Stories My Grandma Tells Me Part One

I've had to be flexible for a couple weeks. The point of a blog isn't to keep the audience updated on all of the ham sandwiches I've eaten or women at whom I've swooned, is it? I'm struggling if it is.

I went to DC today to be a part of The Rally to Restore Freedom and/or Fear. I failed, if my idea of participating was to be listen and watch the rally. I succeeded if my idea of participation was being slammed into a crowed of ten thousands with funny signs and silly costumes.
I'm going to lean towards the latter. There were too many people there. Jon Stewart joked that there were 10 million. All of Gresham showed up, that's for sure. I think all of the East Portland suburbs showed up. That's about how many people were there. 300,000, give or take 100,000.

The entrances were closed, but what can you do? I read in a magazine (whichever, they're all the same) that it's better to spend one's money on experiences, rather than goods. Higher emotional capital.
It was AARP magazine.

I'm flexible.

I really enjoy my grandma. She's crude and old. I used to ask how old she was and my parents would estimate and then tell me "Old." That's an answer, thank you. She has the same birthday as me and in March, she'll be 97. She needs to slow down. Too many years. Somebody should tell her.

Sometimes she traps me in her room (I'd gladly be trapped, with the sugar-free Werther's and yarn) and tells me stories, most of them I've heard before, but they resonate differently each time I hear them.
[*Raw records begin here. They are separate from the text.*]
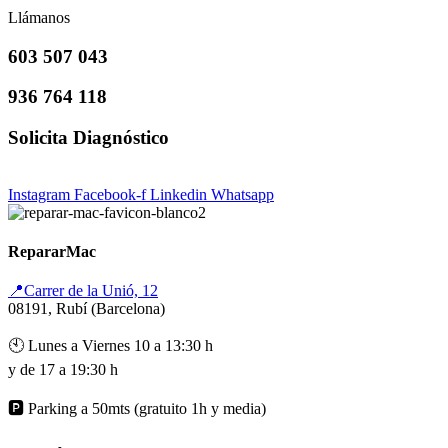
Llámanos
603 507 043
936 764 118
Solicita Diagnóstico
Instagram
Facebook-f
Linkedin
Whatsapp
RepararMac
📍Carrer de la Unió, 12
08191, Rubí (Barcelona)
🕙 Lunes a Viernes 10 a 13:30 h
y de 17 a 19:30 h
🅿️ Parking a 50mts (gratuito 1h y media)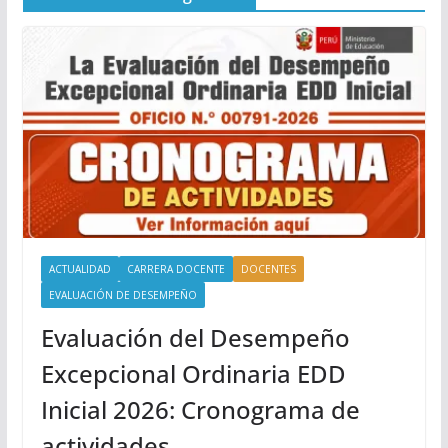
ACTUALIDAD
CARRERA DOCENTE
DOCENTES
EVALUACIÓN DE DESEMPEÑO
Evaluación del Desempeño
Excepcional Ordinaria EDD
Inicial 2026: Cronograma de
actividades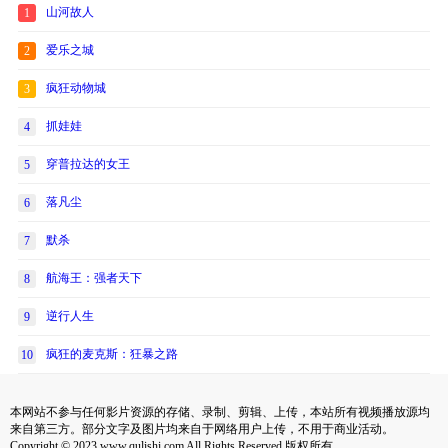
山河故人
1
爱乐之城
2
疯狂动物城
3
抓娃娃
4
穿普拉达的女王
5
落凡尘
6
默杀
7
航海王：强者天下
8
逆行人生
9
疯狂的麦克斯：狂暴之路
10
本网站不参与任何影片资源的存储、录制、剪辑、上传，本站所有视频播放源均
来自第三方。部分文字及图片均来自于网络用户上传，不用于商业活动。
Copyright © 2023 www.qulishi.com All Rights Reserved 版权所有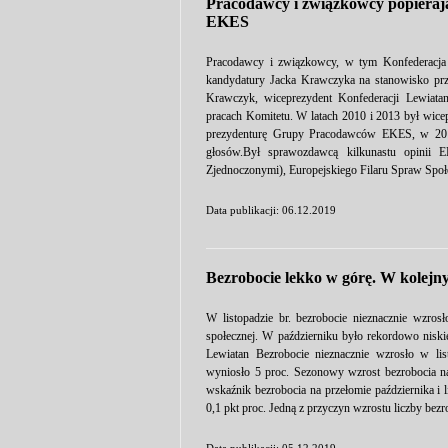
Pracodawcy i związkowcy popieraj
EKES
Pracodawcy i związkowcy, w tym Konfederacja 
kandydatury Jacka Krawczyka na stanowisko pr
Krawczyk, wiceprezydent Konfederacji Lewiatan
pracach Komitetu. W latach 2010 i 2013 był wice
prezydenturę Grupy Pracodawców EKES, w 2015 
głosów.Był sprawozdawcą kilkunastu opinii
Zjednoczonymi), Europejskiego Filaru Spraw Społec
Data publikacji: 06.12.2019
Bezrobocie lekko w górę. W kolejn
W listopadzie br. bezrobocie nieznacznie wzrosł
społecznej. W październiku było rekordowo niski
Lewiatan Bezrobocie nieznacznie wzrosło w l
wyniosło 5 proc. Sezonowy wzrost bezrobocia na
wskaźnik bezrobocia na przełomie października i
0,1 pkt proc. Jedną z przyczyn wzrostu liczby bez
She tones them differently, different context, shifting point. The same ten stories.

I really like the one where her brother accidentally drinks breast milk that he found in the refrigerator. That one is hilarious, but sits the same every time, on my shoulders, like lightning.
She told me this one today, involving her last late husband,

"He was going, you know, but I didn't know it. It makes me angry that he didn't tell me he had Alzheimer's. I didn't know what it was. He didn't either...
"One night he told me he felt great. 'I'm taking you out,' he said. I said, 'okay, I'll go get dressed upstairs and I'll come down and you'll get dressed.' I used to lay his clothes out for him, you know.
"So I got dressed and I called him and he said he was in the shower. I went into the bathroom and he was showering with all his clothes on. 'I feel great,' he said. 'We'll get you out of those wet clothes and into dry ones and right into bed.' That was the frosting on the cake. That was it."

1 comment:

lyndsay said...

like lightening. family memories provide a powerful collective. My grandpa had alzheimer's and wouldnt sleep in his bedroom because he believed Cat People would crawl in his window to get him. take him back, to somewheres.